Urinary retention: When urine does not want to pass out naturally and the urge occurs but flow is hampered, the urine cannot completely empty from the bladder. For the acute or chronic retention of urine, ancient physicians prescribed eating a medicinal formulation made with boiled onions mixed with the ash alkali of barley, known as yava-ksara, which captures its mineral essence.

juice onions
Freshly squeezed onion juice is healthy in many ways

In the ancient text Astanga-hrdayam (Sū. chap 6, sloka 13-14), barley is described for its excellent medicinal properties in diseases of the urinary tract, disorders of fat metabolism, and phlegmy conditions such as runny nose, wet cough, and the persistent throat phlegm.
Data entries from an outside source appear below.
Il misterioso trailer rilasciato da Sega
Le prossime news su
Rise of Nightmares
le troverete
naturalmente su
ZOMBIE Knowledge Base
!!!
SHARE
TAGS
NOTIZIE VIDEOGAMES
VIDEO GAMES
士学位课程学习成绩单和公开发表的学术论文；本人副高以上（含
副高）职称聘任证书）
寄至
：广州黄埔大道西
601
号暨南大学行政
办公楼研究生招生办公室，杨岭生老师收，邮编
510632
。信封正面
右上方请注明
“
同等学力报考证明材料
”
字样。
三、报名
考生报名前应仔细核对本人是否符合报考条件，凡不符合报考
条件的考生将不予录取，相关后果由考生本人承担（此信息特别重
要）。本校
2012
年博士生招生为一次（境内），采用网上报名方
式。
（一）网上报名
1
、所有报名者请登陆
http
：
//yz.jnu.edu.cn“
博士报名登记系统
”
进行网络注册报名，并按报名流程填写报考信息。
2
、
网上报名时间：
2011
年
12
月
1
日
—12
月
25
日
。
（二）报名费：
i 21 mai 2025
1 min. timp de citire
Barley (yava) has the properties of being drying (ruksha), cooling and contracting (sheeta) and stabilizing (guru). In urinary bladder imbalances, consumption of barley dries up and cools the inflammation, and promotes contraction of the muscles to allow increased flow of urine out of the body. People with chronic urinary tract problems may increase barley in their diet.
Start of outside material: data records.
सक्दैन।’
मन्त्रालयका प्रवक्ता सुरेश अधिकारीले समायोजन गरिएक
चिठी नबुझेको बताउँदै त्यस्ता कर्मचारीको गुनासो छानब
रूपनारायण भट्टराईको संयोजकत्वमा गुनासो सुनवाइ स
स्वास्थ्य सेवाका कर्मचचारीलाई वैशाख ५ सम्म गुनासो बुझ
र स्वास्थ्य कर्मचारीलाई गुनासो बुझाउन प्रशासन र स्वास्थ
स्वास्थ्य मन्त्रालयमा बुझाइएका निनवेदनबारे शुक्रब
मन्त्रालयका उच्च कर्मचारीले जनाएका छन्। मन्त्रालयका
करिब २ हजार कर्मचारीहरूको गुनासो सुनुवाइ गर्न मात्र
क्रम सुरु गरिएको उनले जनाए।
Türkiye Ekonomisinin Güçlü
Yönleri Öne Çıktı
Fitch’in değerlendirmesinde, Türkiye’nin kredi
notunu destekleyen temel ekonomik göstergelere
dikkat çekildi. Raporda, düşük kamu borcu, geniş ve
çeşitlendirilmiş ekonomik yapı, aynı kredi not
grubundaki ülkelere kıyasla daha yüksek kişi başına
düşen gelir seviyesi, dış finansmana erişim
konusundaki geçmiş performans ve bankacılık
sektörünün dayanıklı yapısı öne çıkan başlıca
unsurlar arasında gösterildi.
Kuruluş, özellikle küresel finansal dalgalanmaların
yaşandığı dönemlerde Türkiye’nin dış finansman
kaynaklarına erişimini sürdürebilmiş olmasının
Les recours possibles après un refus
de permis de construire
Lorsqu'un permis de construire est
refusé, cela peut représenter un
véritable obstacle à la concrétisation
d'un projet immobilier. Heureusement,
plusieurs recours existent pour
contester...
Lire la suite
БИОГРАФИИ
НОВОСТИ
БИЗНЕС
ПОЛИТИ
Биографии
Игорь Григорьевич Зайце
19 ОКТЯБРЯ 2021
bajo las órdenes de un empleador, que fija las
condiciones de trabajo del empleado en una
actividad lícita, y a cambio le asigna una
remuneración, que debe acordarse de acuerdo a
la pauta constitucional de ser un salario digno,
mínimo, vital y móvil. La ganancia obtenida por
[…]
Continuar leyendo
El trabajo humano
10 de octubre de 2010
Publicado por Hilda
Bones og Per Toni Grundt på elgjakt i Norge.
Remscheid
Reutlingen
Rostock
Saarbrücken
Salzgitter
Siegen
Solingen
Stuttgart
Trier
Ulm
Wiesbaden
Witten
Hemorrhoids: Ancient medical texts recommend drinking raw onion juice with rock sugar for the relief of bleeding piles.

Low sperm count: Ancient medical texts prescribed the preparation of onions mixed with a special arsenic-based preparation to raise the sperm count. Used commonly by specialist physicians known as rasa-vaidyas, the use of metals that are processed for use in severe or incurable diseases was known well by Ayurveda to revive and reorient tissues of the body, just as platinum or gold or arsenic have been discovered and used in chemotherapy today.

Burn wounds: Ancient physicians treated burn wounds and scars with the expressed juice of freshly-cut onions, applying the juice to semi-healed scars to repair the wounds. The juice would seep in and create some irritation, which called in the immune clean-up crew called macrophages in modern science, which function to allow new scaffolding of skin tissue.

Wasp bites and bee stings: Ancient medical texts advised rubbing freshly cut minced onion to skin burning from wasp and insect bites and bee stings, to reduce the burning. This is similar to the use of homeopathic Allium cepa for the burning sensations in the body, especially when weeping or flow of liquid from the tissues is present.

Menstrual aches: Ancient physicians prescribed eating sauteed onions in pure cow ghee to alleviate menstrual difficulties in flow and menstrual pain.

Cut onions
Raw onions are good for health

Ancient physicians were discerning and deeply keen observers. The ancient medical texts also advised when NOT to use onions.

  • Never eat onions if there is hyper-acidity or acid reflux.
  • Avoid onions if there is a chronic sour taste in the mouth or sour eructations (reflux).
  • If a person is weak in strength, avoid eating onions, as they require strength to digest.
  • If a person is experiencing a lot of wind in the gut, burping or passing of gas, or bloating, avoid onions.
  • Never eat onions if diagnosed with gastritis, as onions further increase the stomach juice.
  • In all vata aggravation conditions, it is recommended to avoid onions.

Onions have a mysterious usefulness, perhaps due to their complex chemical contents and energy. In the processing of metals to become useful to the human body in the form of bhasmas, onions are used in the grinding (bhaavana) of metals with organic plant compounds. Bhasmas (herbometallic and herbomineral ashes) of arsenic, godanti, haritala, and tamra (copper) are bhasma.

In addition, onions can detect compounds floating in the air. Placing a freshly cut onion near the bedside table before sleeping will absorb noxious chemicals that circulate while you sleep. In the morning, observe the onion by the bedside and compare it with the other half that was kept in another room, loosely covered. The bedroom onion will be shriveled if there are noxious compounds in the air.

Please consult with your Ayurvedic physician before engaging in home use of these remedies, as proportions and processes can make a difference between efficacy and adverse effect. Most modern medical doctors consider onions as superstitions and lacking in medical evidence, as they do with most non-pharmaceutical medicines.